Problem requirements
Repeat every record below exactly, leaving out the pictures.

Data for this task
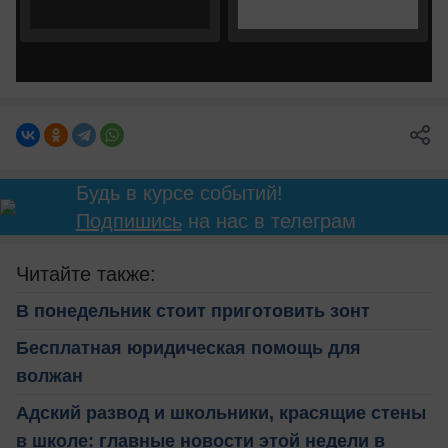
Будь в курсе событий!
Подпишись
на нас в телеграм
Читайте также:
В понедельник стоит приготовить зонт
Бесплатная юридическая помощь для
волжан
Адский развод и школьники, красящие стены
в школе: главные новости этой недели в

Answer below
Будь в курсе событий!
Подпишись
на нас в телеграм
Читайте также:
В понедельник стоит приготовить зонт
Бесплатная юридическая помощь для
волжан
Адский развод и школьники, красящие стены
в школе: главные новости этой недели в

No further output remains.